Action item: Can you copy out the data exactly? Leave the images out.

+ + + + + + +

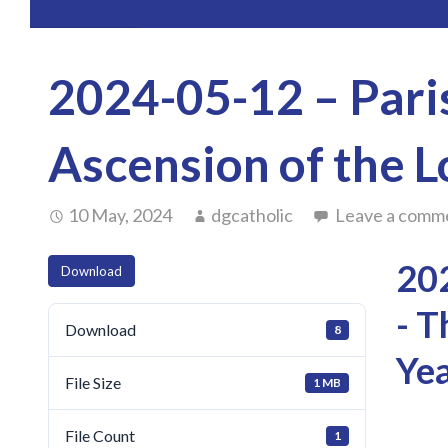
2024-05-12 – Paris
Ascension of the L
10 May, 2024
dgcatholic
Leave a comm
202
Download
- T
Download
8
Yea
File Size
1 MB
File Count
1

+ + + + + + +

Answer section:
2024-05-12 – Paris
Ascension of the L
10 May, 2024
dgcatholic
Leave a comm
202
Download
- T
Download
8
Yea
File Size
1 MB
File Count
1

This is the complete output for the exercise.